Analysts: WTO member states lose interest in trade disputes

03/05/2021 - 04:23

Since the establishment of the World Trade Organisation (WTO) on 1 January 1995, its member countries have initiated 598 disputes.

Sandwell Council via flickr
Sandwell Council via flickr
During this time, 51 countries have initiated at least one dispute and 60 have become defendants in at least one case, according to WTO data. In all, 110 countries (including as third parties) have been involved in the resolution of disputes, in one way or another. 

The largest number of requests for consultations (this is the first stage of the dispute) were made by countries in the early years of the WTO. Another surge came in 2018, with the unilateral increase of US duties on steel and aluminium imports from several countries and several rounds of safeguard duties on shipments from China.

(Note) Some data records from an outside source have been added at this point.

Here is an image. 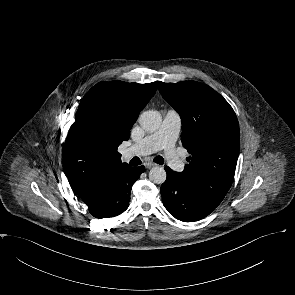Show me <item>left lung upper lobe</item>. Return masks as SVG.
Masks as SVG:
<instances>
[{
    "mask_svg": "<svg viewBox=\"0 0 295 295\" xmlns=\"http://www.w3.org/2000/svg\"><path fill=\"white\" fill-rule=\"evenodd\" d=\"M163 98L179 113L181 141L190 153L182 179L211 205L218 206L233 182L240 149L236 114L210 86L184 81L159 84Z\"/></svg>",
    "mask_w": 295,
    "mask_h": 295,
    "instance_id": "obj_1",
    "label": "left lung upper lobe"
}]
</instances>
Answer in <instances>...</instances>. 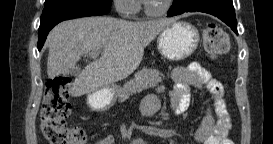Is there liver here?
Wrapping results in <instances>:
<instances>
[{
  "mask_svg": "<svg viewBox=\"0 0 273 144\" xmlns=\"http://www.w3.org/2000/svg\"><path fill=\"white\" fill-rule=\"evenodd\" d=\"M175 19L127 21L112 17H85L59 23L47 38L49 78L68 75L81 55L102 56L89 63L75 79L71 95L79 97L114 86L140 65L144 48Z\"/></svg>",
  "mask_w": 273,
  "mask_h": 144,
  "instance_id": "6515ba94",
  "label": "liver"
}]
</instances>
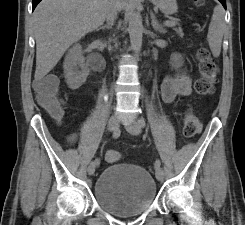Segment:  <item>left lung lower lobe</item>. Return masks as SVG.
I'll return each mask as SVG.
<instances>
[{"mask_svg":"<svg viewBox=\"0 0 245 225\" xmlns=\"http://www.w3.org/2000/svg\"><path fill=\"white\" fill-rule=\"evenodd\" d=\"M221 2V4L224 6V8L226 9V0H219Z\"/></svg>","mask_w":245,"mask_h":225,"instance_id":"obj_1","label":"left lung lower lobe"}]
</instances>
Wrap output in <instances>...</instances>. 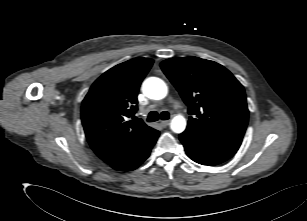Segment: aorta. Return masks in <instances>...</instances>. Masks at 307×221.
Returning a JSON list of instances; mask_svg holds the SVG:
<instances>
[{
  "instance_id": "obj_1",
  "label": "aorta",
  "mask_w": 307,
  "mask_h": 221,
  "mask_svg": "<svg viewBox=\"0 0 307 221\" xmlns=\"http://www.w3.org/2000/svg\"><path fill=\"white\" fill-rule=\"evenodd\" d=\"M143 93L150 99L161 100L166 97L168 88L166 83L157 77L147 78L142 85ZM170 127L175 133H182L186 128V119L182 115H176Z\"/></svg>"
}]
</instances>
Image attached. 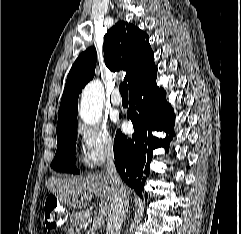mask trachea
I'll return each instance as SVG.
<instances>
[{
    "mask_svg": "<svg viewBox=\"0 0 241 234\" xmlns=\"http://www.w3.org/2000/svg\"><path fill=\"white\" fill-rule=\"evenodd\" d=\"M120 93L122 97H128V85L126 82L120 84Z\"/></svg>",
    "mask_w": 241,
    "mask_h": 234,
    "instance_id": "1",
    "label": "trachea"
}]
</instances>
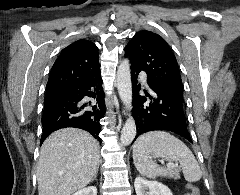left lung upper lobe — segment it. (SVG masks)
<instances>
[{
	"label": "left lung upper lobe",
	"instance_id": "5c2ea615",
	"mask_svg": "<svg viewBox=\"0 0 240 195\" xmlns=\"http://www.w3.org/2000/svg\"><path fill=\"white\" fill-rule=\"evenodd\" d=\"M131 67L145 71L147 81L160 85L168 93L183 98V85L177 60L167 42L150 31L137 32L124 48Z\"/></svg>",
	"mask_w": 240,
	"mask_h": 195
}]
</instances>
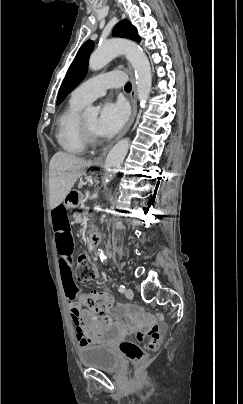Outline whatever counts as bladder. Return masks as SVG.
Wrapping results in <instances>:
<instances>
[{
  "mask_svg": "<svg viewBox=\"0 0 243 404\" xmlns=\"http://www.w3.org/2000/svg\"><path fill=\"white\" fill-rule=\"evenodd\" d=\"M78 356L85 368L105 372H117L120 367L118 355L110 348L102 345H82L78 347Z\"/></svg>",
  "mask_w": 243,
  "mask_h": 404,
  "instance_id": "obj_1",
  "label": "bladder"
}]
</instances>
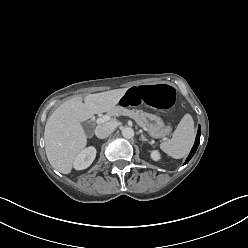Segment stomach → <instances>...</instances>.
I'll list each match as a JSON object with an SVG mask.
<instances>
[{
    "label": "stomach",
    "mask_w": 248,
    "mask_h": 248,
    "mask_svg": "<svg viewBox=\"0 0 248 248\" xmlns=\"http://www.w3.org/2000/svg\"><path fill=\"white\" fill-rule=\"evenodd\" d=\"M135 120L137 122L143 121V125L146 126L149 135L155 139L164 138L171 131V127L165 125L162 118L155 114L138 111L135 115Z\"/></svg>",
    "instance_id": "stomach-1"
}]
</instances>
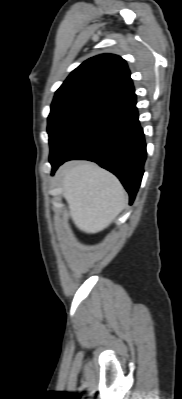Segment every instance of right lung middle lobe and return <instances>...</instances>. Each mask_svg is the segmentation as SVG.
I'll use <instances>...</instances> for the list:
<instances>
[{"instance_id":"dd1d6c3e","label":"right lung middle lobe","mask_w":182,"mask_h":399,"mask_svg":"<svg viewBox=\"0 0 182 399\" xmlns=\"http://www.w3.org/2000/svg\"><path fill=\"white\" fill-rule=\"evenodd\" d=\"M105 103L103 100L86 95L54 97L47 129L50 148L78 121L101 108Z\"/></svg>"}]
</instances>
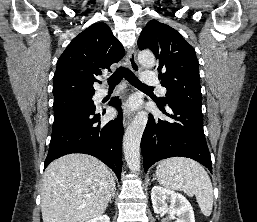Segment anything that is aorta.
Wrapping results in <instances>:
<instances>
[{
	"mask_svg": "<svg viewBox=\"0 0 257 222\" xmlns=\"http://www.w3.org/2000/svg\"><path fill=\"white\" fill-rule=\"evenodd\" d=\"M138 60L146 68H152L155 65L154 54L150 51H141L138 54ZM147 121L148 114L145 111L138 112L124 134V155L132 172H137L140 169V142Z\"/></svg>",
	"mask_w": 257,
	"mask_h": 222,
	"instance_id": "762f6f07",
	"label": "aorta"
}]
</instances>
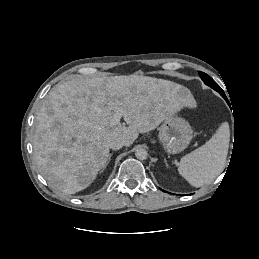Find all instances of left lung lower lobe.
I'll list each match as a JSON object with an SVG mask.
<instances>
[{"instance_id": "1", "label": "left lung lower lobe", "mask_w": 259, "mask_h": 259, "mask_svg": "<svg viewBox=\"0 0 259 259\" xmlns=\"http://www.w3.org/2000/svg\"><path fill=\"white\" fill-rule=\"evenodd\" d=\"M219 93H220V94L224 97V99L227 101V97L225 96L224 91L222 90V91H220Z\"/></svg>"}]
</instances>
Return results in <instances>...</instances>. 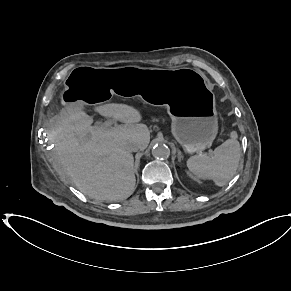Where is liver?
<instances>
[{"label":"liver","mask_w":291,"mask_h":291,"mask_svg":"<svg viewBox=\"0 0 291 291\" xmlns=\"http://www.w3.org/2000/svg\"><path fill=\"white\" fill-rule=\"evenodd\" d=\"M94 110L124 124L95 127L93 118L78 106L63 108L48 132L49 141L55 146L56 163L76 188L90 198L124 200L132 194L136 182L134 158L127 147L135 143L139 150H145L150 132L139 123L142 116L132 106L111 103Z\"/></svg>","instance_id":"1"}]
</instances>
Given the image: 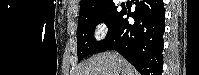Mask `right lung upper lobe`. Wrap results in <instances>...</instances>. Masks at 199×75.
Listing matches in <instances>:
<instances>
[{
    "instance_id": "right-lung-upper-lobe-1",
    "label": "right lung upper lobe",
    "mask_w": 199,
    "mask_h": 75,
    "mask_svg": "<svg viewBox=\"0 0 199 75\" xmlns=\"http://www.w3.org/2000/svg\"><path fill=\"white\" fill-rule=\"evenodd\" d=\"M110 1L112 0H81L79 15L87 13L88 11H91Z\"/></svg>"
}]
</instances>
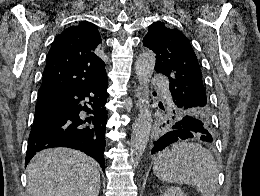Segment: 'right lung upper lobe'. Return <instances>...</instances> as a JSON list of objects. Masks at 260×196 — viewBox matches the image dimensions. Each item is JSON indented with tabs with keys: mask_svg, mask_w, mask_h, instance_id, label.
<instances>
[{
	"mask_svg": "<svg viewBox=\"0 0 260 196\" xmlns=\"http://www.w3.org/2000/svg\"><path fill=\"white\" fill-rule=\"evenodd\" d=\"M97 27L84 21L59 34L47 56L37 104L107 78Z\"/></svg>",
	"mask_w": 260,
	"mask_h": 196,
	"instance_id": "obj_1",
	"label": "right lung upper lobe"
}]
</instances>
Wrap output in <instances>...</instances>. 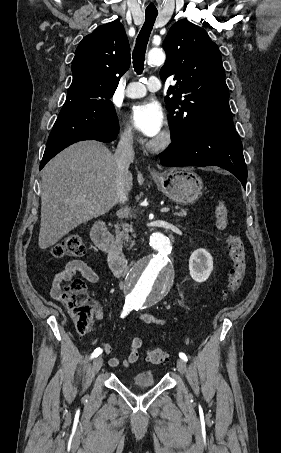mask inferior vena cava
Listing matches in <instances>:
<instances>
[{
	"label": "inferior vena cava",
	"mask_w": 281,
	"mask_h": 453,
	"mask_svg": "<svg viewBox=\"0 0 281 453\" xmlns=\"http://www.w3.org/2000/svg\"><path fill=\"white\" fill-rule=\"evenodd\" d=\"M114 158L117 164L116 170V188H117V198L118 202H125L128 200V192L125 190L127 184L128 168L130 162L134 158V148H133V134L126 130L123 132L117 148L114 152Z\"/></svg>",
	"instance_id": "obj_1"
}]
</instances>
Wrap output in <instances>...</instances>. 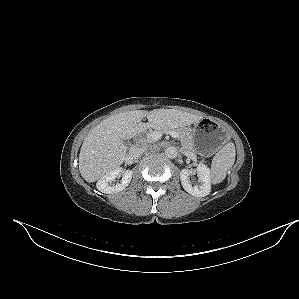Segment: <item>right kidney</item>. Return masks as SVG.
I'll use <instances>...</instances> for the list:
<instances>
[{
  "label": "right kidney",
  "instance_id": "right-kidney-1",
  "mask_svg": "<svg viewBox=\"0 0 299 299\" xmlns=\"http://www.w3.org/2000/svg\"><path fill=\"white\" fill-rule=\"evenodd\" d=\"M133 172L132 170H124L120 167L110 171L109 173L102 176L96 184V187L99 191L106 194H113L122 191L125 189L131 182ZM122 176L120 183L116 185L112 184V181L118 177Z\"/></svg>",
  "mask_w": 299,
  "mask_h": 299
}]
</instances>
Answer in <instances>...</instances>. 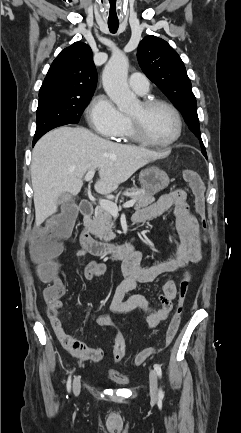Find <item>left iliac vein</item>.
Returning <instances> with one entry per match:
<instances>
[{
    "instance_id": "1",
    "label": "left iliac vein",
    "mask_w": 241,
    "mask_h": 433,
    "mask_svg": "<svg viewBox=\"0 0 241 433\" xmlns=\"http://www.w3.org/2000/svg\"><path fill=\"white\" fill-rule=\"evenodd\" d=\"M150 396L152 400L158 398V380L155 370H151L149 374Z\"/></svg>"
}]
</instances>
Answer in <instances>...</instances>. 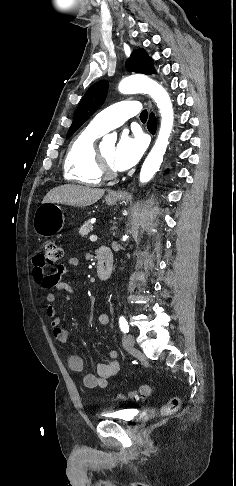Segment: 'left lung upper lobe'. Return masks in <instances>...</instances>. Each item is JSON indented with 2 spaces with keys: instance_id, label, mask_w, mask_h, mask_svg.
I'll use <instances>...</instances> for the list:
<instances>
[{
  "instance_id": "obj_1",
  "label": "left lung upper lobe",
  "mask_w": 236,
  "mask_h": 486,
  "mask_svg": "<svg viewBox=\"0 0 236 486\" xmlns=\"http://www.w3.org/2000/svg\"><path fill=\"white\" fill-rule=\"evenodd\" d=\"M126 68L128 71L139 72L143 74L155 73V68L151 57L148 56L144 49L135 50L127 61ZM108 90L106 80L99 81L92 85L82 98L71 127L66 138H69L95 111L104 103Z\"/></svg>"
}]
</instances>
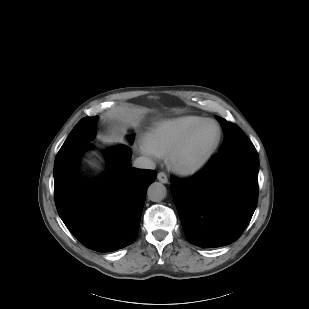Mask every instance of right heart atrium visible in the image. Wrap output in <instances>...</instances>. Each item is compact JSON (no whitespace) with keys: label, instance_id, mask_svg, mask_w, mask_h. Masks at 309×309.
I'll use <instances>...</instances> for the list:
<instances>
[{"label":"right heart atrium","instance_id":"right-heart-atrium-1","mask_svg":"<svg viewBox=\"0 0 309 309\" xmlns=\"http://www.w3.org/2000/svg\"><path fill=\"white\" fill-rule=\"evenodd\" d=\"M140 151L145 156H148V157L154 156L153 152L150 150V148L146 144L141 145Z\"/></svg>","mask_w":309,"mask_h":309}]
</instances>
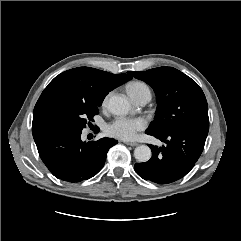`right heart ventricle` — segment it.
Returning <instances> with one entry per match:
<instances>
[{
    "label": "right heart ventricle",
    "instance_id": "obj_1",
    "mask_svg": "<svg viewBox=\"0 0 241 241\" xmlns=\"http://www.w3.org/2000/svg\"><path fill=\"white\" fill-rule=\"evenodd\" d=\"M127 91L132 98L144 93L151 94L149 86L142 81H134L127 87Z\"/></svg>",
    "mask_w": 241,
    "mask_h": 241
}]
</instances>
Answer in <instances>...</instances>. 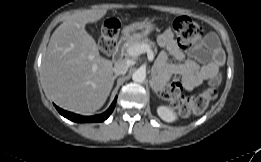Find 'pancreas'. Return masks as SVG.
Segmentation results:
<instances>
[{"mask_svg": "<svg viewBox=\"0 0 261 162\" xmlns=\"http://www.w3.org/2000/svg\"><path fill=\"white\" fill-rule=\"evenodd\" d=\"M139 44H147L151 48L155 47V43L150 41L148 38H138V39H133V40L126 42L123 45V49L127 51L130 47L135 46V45H139Z\"/></svg>", "mask_w": 261, "mask_h": 162, "instance_id": "cf45deb5", "label": "pancreas"}]
</instances>
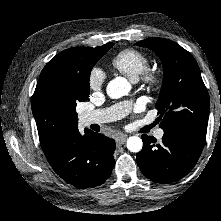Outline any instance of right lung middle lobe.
<instances>
[{"mask_svg": "<svg viewBox=\"0 0 221 221\" xmlns=\"http://www.w3.org/2000/svg\"><path fill=\"white\" fill-rule=\"evenodd\" d=\"M114 45V43H107L103 45L102 49L93 57L89 58L86 63L80 67L79 71L72 74V90L74 95V103L83 102L89 96V76L91 69L97 61Z\"/></svg>", "mask_w": 221, "mask_h": 221, "instance_id": "1", "label": "right lung middle lobe"}]
</instances>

In 2020, countries submitted just five requests (20 in 2019), an all-time low for the WTO. Apart from the impact of the pandemic and the imposition of emergency export restrictions by many countries (particularly on medical products), this decline in activity is also due to the limitations of WTO functionality. 

The US continues to block the appointment of new judges to the organisation's appellate body. Its work has been suspended since 10 December 2019, when another judge's term of office expired (a claim must be heard by a minimum of three judges in order to be decided). Now, although the WTO's main dispute settlement body continues to operate, the enforcement of its decisions is effectively a voluntary matter: it is the appellate court's decision that counts as final.